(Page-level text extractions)
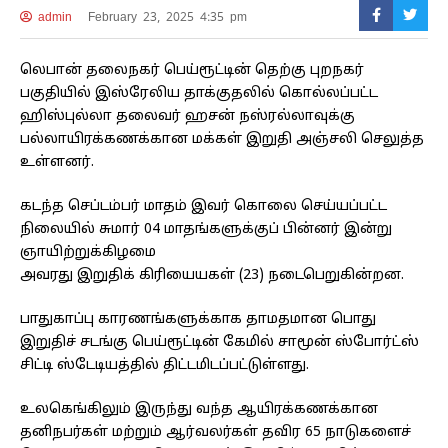
admin
February 23, 2025 4:35 pm
லெபான் தலைநகர் பெய்ரூட்டின் தெற்கு புறநகர்
பகுதியில் இஸ்ரேலிய தாக்குதலில் கொல்லப்பட்ட
ஹிஸ்புல்லா தலைவர் ஹசன் நஸ்ரல்லாவுக்கு
பல்லாயிரக்கணக்கான மக்கள் இறுதி அஞ்சலி செலுத்த
உள்ளனர்.
கடந்த செப்டம்பர் மாதம் இவர் கொலை செய்யப்பட்ட
நிலையில் சுமார் 04 மாதங்களுக்குப் பின்னர் இன்று
ஞாயிற்றுக்கிழமை
அவரது இறுதிக் கிரியையகள் (23) நடைபெறுகின்றன.
பாதுகாப்பு காரணங்களுக்காக தாமதமான பொது
இறுதிச் சடங்கு பெய்ரூட்டின் கேமில் சாமூன் ஸ்போர்ட்ஸ்
சிட்டி ஸ்டேடியத்தில் திட்டமிடப்பட்டுள்ளது.
உலகெங்கிலும் இருந்து வந்த ஆயிரக்கணக்கான
தனிநபர்கள் மற்றும் ஆர்வலர்கள் தவிர 65 நாடுகளைச்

> **Work instruction**
The records above must be repeated exactly, minus their pictures.

> **Response to the task**
admin
February 23, 2025 4:35 pm
லெபான் தலைநகர் பெய்ரூட்டின் தெற்கு புறநகர்
பகுதியில் இஸ்ரேலிய தாக்குதலில் கொல்லப்பட்ட
ஹிஸ்புல்லா தலைவர் ஹசன் நஸ்ரல்லாவுக்கு
பல்லாயிரக்கணக்கான மக்கள் இறுதி அஞ்சலி செலுத்த
உள்ளனர்.
கடந்த செப்டம்பர் மாதம் இவர் கொலை செய்யப்பட்ட
நிலையில் சுமார் 04 மாதங்களுக்குப் பின்னர் இன்று
ஞாயிற்றுக்கிழமை
அவரது இறுதிக் கிரியையகள் (23) நடைபெறுகின்றன.
பாதுகாப்பு காரணங்களுக்காக தாமதமான பொது
இறுதிச் சடங்கு பெய்ரூட்டின் கேமில் சாமூன் ஸ்போர்ட்ஸ்
சிட்டி ஸ்டேடியத்தில் திட்டமிடப்பட்டுள்ளது.
உலகெங்கிலும் இருந்து வந்த ஆயிரக்கணக்கான
தனிநபர்கள் மற்றும் ஆர்வலர்கள் தவிர 65 நாடுகளைச்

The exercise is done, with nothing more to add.